(SUPPLIED RECORDS)

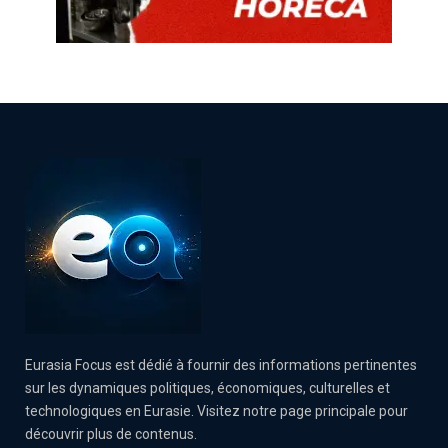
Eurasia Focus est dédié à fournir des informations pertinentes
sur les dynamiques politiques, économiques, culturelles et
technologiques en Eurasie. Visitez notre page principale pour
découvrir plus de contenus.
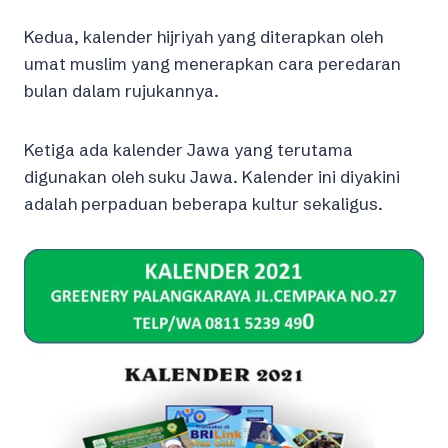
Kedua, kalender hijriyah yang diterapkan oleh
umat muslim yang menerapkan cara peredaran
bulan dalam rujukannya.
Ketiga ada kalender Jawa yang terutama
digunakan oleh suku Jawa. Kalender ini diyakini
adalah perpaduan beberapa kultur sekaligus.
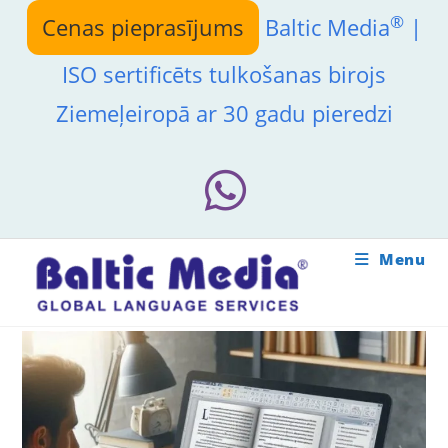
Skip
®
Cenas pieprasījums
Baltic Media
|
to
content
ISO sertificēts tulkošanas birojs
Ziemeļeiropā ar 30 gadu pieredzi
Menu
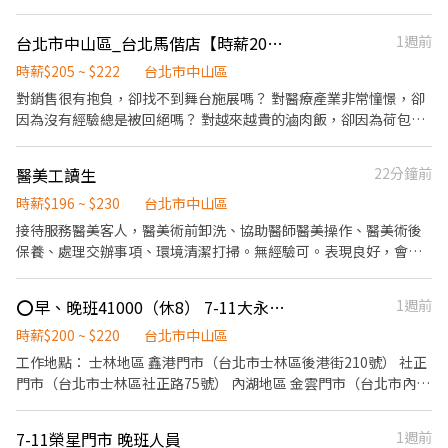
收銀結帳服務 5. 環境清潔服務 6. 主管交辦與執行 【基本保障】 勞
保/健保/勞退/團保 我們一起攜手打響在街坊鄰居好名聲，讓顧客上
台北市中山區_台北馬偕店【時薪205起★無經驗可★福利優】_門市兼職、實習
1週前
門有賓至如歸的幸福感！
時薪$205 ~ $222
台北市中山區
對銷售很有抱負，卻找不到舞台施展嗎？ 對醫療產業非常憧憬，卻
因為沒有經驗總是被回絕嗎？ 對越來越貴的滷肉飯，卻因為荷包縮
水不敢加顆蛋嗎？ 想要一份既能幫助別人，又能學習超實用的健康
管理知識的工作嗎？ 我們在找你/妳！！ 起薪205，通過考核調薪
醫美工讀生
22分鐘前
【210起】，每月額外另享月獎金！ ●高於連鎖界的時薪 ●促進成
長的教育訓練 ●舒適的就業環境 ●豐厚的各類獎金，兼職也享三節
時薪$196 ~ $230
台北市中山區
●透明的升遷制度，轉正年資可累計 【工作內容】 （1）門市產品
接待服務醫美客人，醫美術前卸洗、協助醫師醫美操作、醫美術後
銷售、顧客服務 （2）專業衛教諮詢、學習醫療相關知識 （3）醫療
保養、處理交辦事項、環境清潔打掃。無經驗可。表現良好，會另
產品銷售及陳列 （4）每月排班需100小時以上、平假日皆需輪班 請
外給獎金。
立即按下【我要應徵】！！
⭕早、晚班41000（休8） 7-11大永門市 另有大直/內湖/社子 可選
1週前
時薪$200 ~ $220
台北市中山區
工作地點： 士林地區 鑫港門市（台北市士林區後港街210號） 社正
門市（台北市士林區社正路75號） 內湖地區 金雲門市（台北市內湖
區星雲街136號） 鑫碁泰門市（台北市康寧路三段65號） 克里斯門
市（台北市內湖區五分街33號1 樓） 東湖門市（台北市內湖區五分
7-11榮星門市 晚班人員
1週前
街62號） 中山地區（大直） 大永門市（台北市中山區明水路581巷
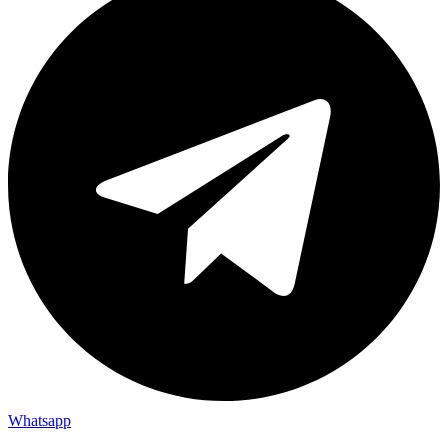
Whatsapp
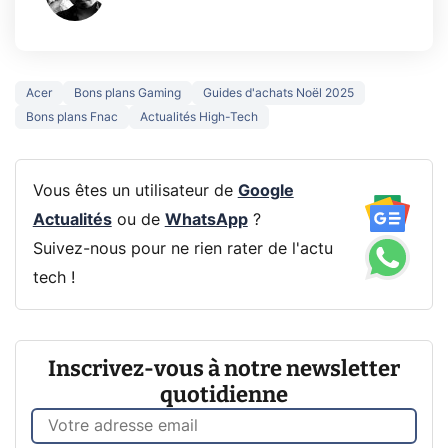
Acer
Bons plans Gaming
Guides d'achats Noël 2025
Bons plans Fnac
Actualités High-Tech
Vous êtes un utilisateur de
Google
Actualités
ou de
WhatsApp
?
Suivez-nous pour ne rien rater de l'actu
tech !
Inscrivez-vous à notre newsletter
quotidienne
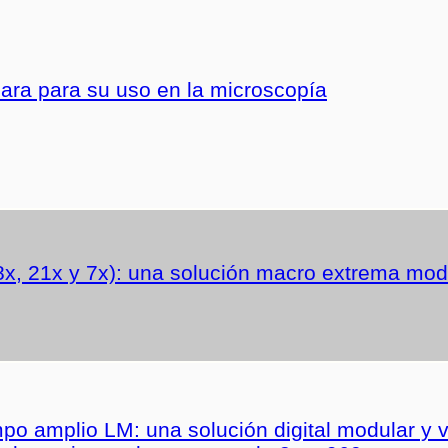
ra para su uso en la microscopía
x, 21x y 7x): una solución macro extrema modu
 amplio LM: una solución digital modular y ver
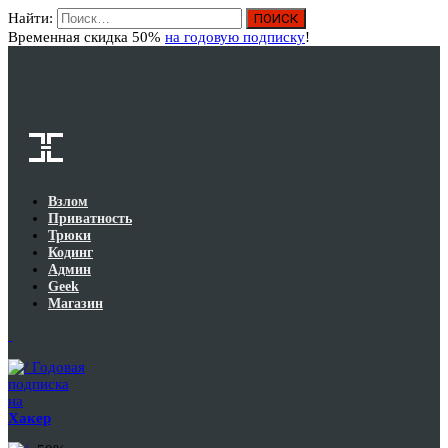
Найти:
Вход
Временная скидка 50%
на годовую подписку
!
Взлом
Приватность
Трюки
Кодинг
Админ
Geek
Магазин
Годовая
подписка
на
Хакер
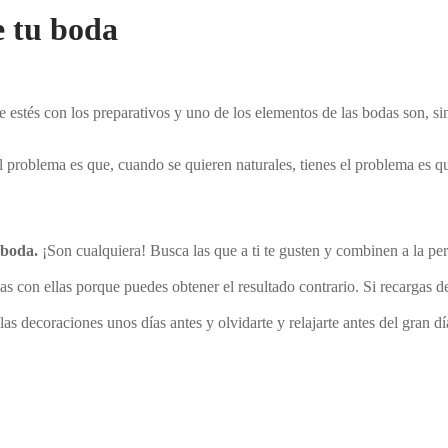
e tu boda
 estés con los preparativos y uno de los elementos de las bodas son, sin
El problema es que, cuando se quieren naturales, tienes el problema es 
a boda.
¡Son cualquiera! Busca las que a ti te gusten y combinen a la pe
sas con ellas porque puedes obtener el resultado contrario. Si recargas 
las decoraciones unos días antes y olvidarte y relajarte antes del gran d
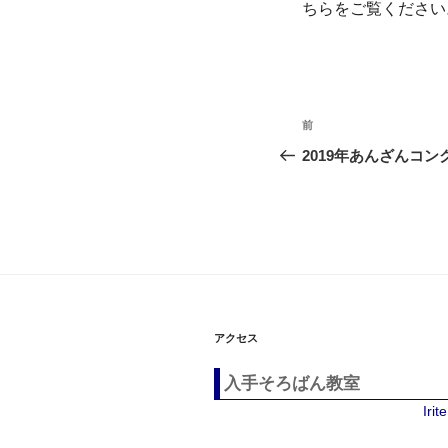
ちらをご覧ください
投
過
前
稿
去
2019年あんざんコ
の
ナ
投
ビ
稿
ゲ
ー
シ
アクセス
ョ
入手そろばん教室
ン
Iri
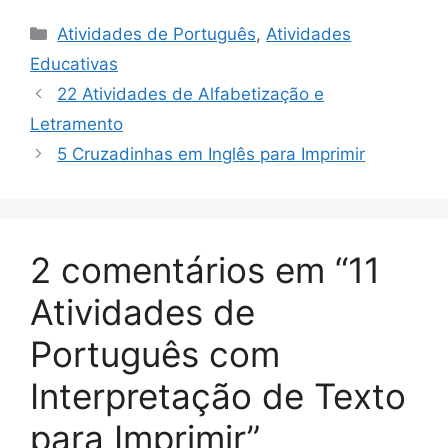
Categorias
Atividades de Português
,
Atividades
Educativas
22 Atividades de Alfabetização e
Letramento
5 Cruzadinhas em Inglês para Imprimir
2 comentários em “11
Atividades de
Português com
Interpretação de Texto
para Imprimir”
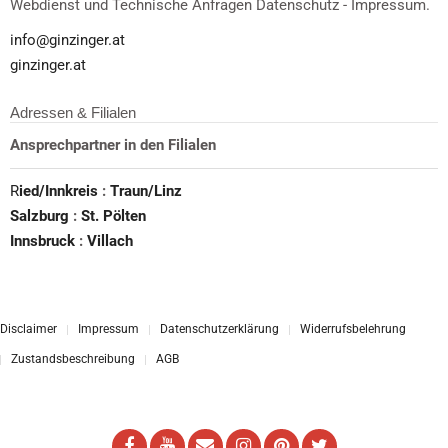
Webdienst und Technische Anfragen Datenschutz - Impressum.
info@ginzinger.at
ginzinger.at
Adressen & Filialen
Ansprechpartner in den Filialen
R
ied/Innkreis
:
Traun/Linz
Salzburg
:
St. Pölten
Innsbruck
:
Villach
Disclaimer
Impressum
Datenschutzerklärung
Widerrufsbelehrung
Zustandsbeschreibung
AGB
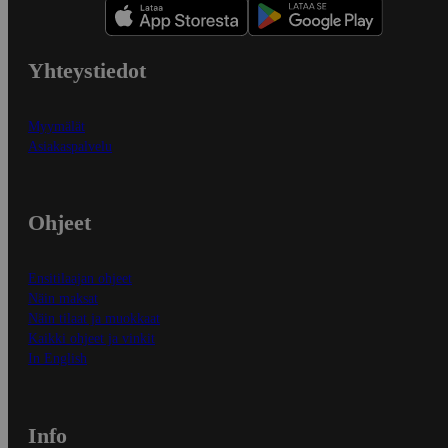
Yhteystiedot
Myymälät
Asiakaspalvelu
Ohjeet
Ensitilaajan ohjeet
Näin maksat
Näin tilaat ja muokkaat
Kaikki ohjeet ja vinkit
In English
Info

(End SUPPLIED RECORDS)

__PROBLEM TO SOLVE__. Look above for the line holding "門有賓至如歸的幸福感！", then set down exactly that line and every line after it up to and including the line holding "立即按下【我要應徵】！！", with nothing else.

__SOLUTION__.
門有賓至如歸的幸福感！
時薪$205 ~ $222
台北市中山區
對銷售很有抱負，卻找不到舞台施展嗎？ 對醫療產業非常憧憬，卻
因為沒有經驗總是被回絕嗎？ 對越來越貴的滷肉飯，卻因為荷包縮
水不敢加顆蛋嗎？ 想要一份既能幫助別人，又能學習超實用的健康
管理知識的工作嗎？ 我們在找你/妳！！ 起薪205，通過考核調薪
醫美工讀生
22分鐘前
【210起】，每月額外另享月獎金！ ●高於連鎖界的時薪 ●促進成
長的教育訓練 ●舒適的就業環境 ●豐厚的各類獎金，兼職也享三節
時薪$196 ~ $230
台北市中山區
●透明的升遷制度，轉正年資可累計 【工作內容】 （1）門市產品
接待服務醫美客人，醫美術前卸洗、協助醫師醫美操作、醫美術後
銷售、顧客服務 （2）專業衛教諮詢、學習醫療相關知識 （3）醫療
保養、處理交辦事項、環境清潔打掃。無經驗可。表現良好，會另
產品銷售及陳列 （4）每月排班需100小時以上、平假日皆需輪班 請
外給獎金。
立即按下【我要應徵】！！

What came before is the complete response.